## [HOW TO COMPLETE THIS TASK]
Without the images, write out the entries word for word.

## [DATASET EXTRACT]
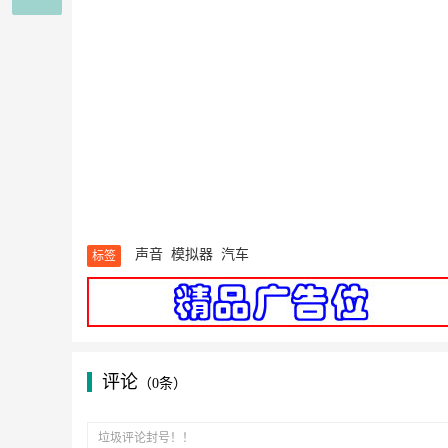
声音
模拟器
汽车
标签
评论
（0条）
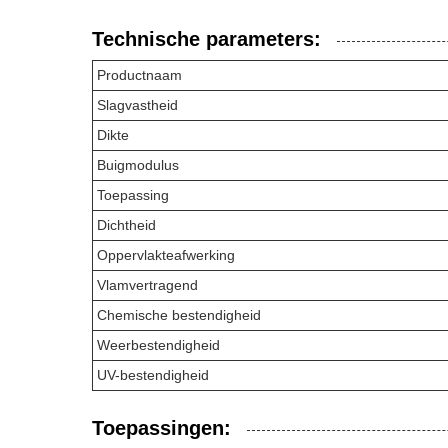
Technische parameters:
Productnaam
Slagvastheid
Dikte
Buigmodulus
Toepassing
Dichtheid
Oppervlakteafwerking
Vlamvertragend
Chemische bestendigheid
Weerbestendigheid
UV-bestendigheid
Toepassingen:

## [TASK OUTPUT]
声音
模拟器
汽车
标签
评论
（0条）
Technische parameters:
Productnaam
Slagvastheid
Dikte
Buigmodulus
Toepassing
Dichtheid
Oppervlakteafwerking
Vlamvertragend
Chemische bestendigheid
Weerbestendigheid
UV-bestendigheid
Toepassingen:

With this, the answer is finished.